Midgett v. . Vann

73 S.E. 801 | N.C. | 1912

Motion for judgment for damages against sureties on injunction bond, heard upon exception to report of referee. His Honor overruled all the exceptions and confirmed the report. Both parties appealed.

PLAINTIFF'S APPEAL. There were seven actions brought in the Superior Court of Dare against Thomas S. Meekins, former fish commissioner, to enjoin him from removing certain fish nets from the waters in which they were set, upon the ground that they were not set within prohibited territory. The present defendant, C. S. Vann, succeeded Meekins as fish commissioner and took his place as defendant in said actions. (129) The cases were considered together and heard by Justice, J., who continued the restraining order to the hearing. Defendant Vann appealed. This appeal was dismissed at August Term, 1911, for failure upon part of defendant, appellant, to have the record printed, as required by the rule of this Court, and the judgment of the Supreme Court required defendant to pay costs of appeal.

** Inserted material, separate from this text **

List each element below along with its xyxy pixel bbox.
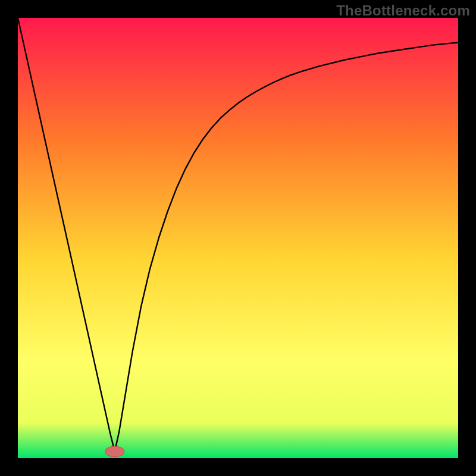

At May Term, 1911, the plaintiffs submitted to a judgment of nonsuit.

There was a motion for judgment for damages, which was heard by a referee, whose judgment was affirmed by the Superior Court. The defendant claims damages as shown by the report:

1. For $6.35, cost in the Supreme Court, and which was adjudged against the defendant by this Court at August Term, 1911. *108

2. For $12.50, expenses of the fish commissioner in attending the hearing of the cases.

3. Two hundred dollars attorney fees in the cases.

There were seven of these actions brought, but it was agreed that all should abide the decision of one case.

The referee held:

1. That the defendant was entitled to recover back the $6.35 cost.

2. That the defendant is entitled to recover the $12.50 personal expenses of the defendant in attending the hearings.

The court overruled both exceptions and gave judgment against plaintiffs. Plaintiff excepted.

The referee refused to allow defendant attorney fees. Defendant excepted. Court overruled defendant's exceptions.

1. The ruling of the court that the defendant is entitled to recover back the costs taxed against the defendant by the judgment of the Supreme Court is erroneous. That judgment was final, and could only be corrected or reversed by this Court. To permit defendant to recover back costs of his dismissed appeal would in effect nullify the judgment of this Court.

2. The defendant is not entitled to recover the sum paid as personal expenses in attending the hearing upon the injunction before (130) Justice, J. A party to an action is not entitled to recover his personal expenses in attending court. Hyman v. Devereux,65 N.C. 589. The only damages recoverable upon an injunction bond given in pursuance of our statute, Revisal, 817, are such damages as may be sustained by the party enjoined by reason of the injunction. Hymanv. Devereux, supra.

There is no evidence that defendant Vann has sustained any damages because he was not allowed to remove plaintiff's nets from the disputed waters, and, therefore, he can recover nothing upon the injunction bond.

Upon plaintiff's appeal his Honor's rulings confirming report of referee are

Reversed.

DEFENDANT'S APPEAL.

The defendant assigns error because the court below sustained the ruling of the referee refusing to allow counsel fees to defendant.

Attorneys' fees are not recoverable as costs or damages in cases like this in our State. Formerly a tax fee of $5 and in some cases $10 in the Superior Court, and $15 in this Court, were taxable as costs in favor of the successful party. But they were abolished by statute in 1871. In many States attorneys' fees are allowed to the successful litigant, but it is not so in this State and some others, nor in the Federal courts. *109 Ry. Co. v. Elliott, 184 U.S. 530; Hyman v. Devereux, supra; Stringfieldv. Hirsh, 94 Tenn. 425. The opinion in this latter case is an elaborate discussion of the subject and gives the States where attorney's fees are recoverable and those where they are not, placing North Carolina in the last-named class. See, also, Donlan v. Trust Co., 139 N.C. 212.

The judgment on defendant's appeal is

Affirmed.

Cited: Smith v. Bonding Co., 160 N.C. 576.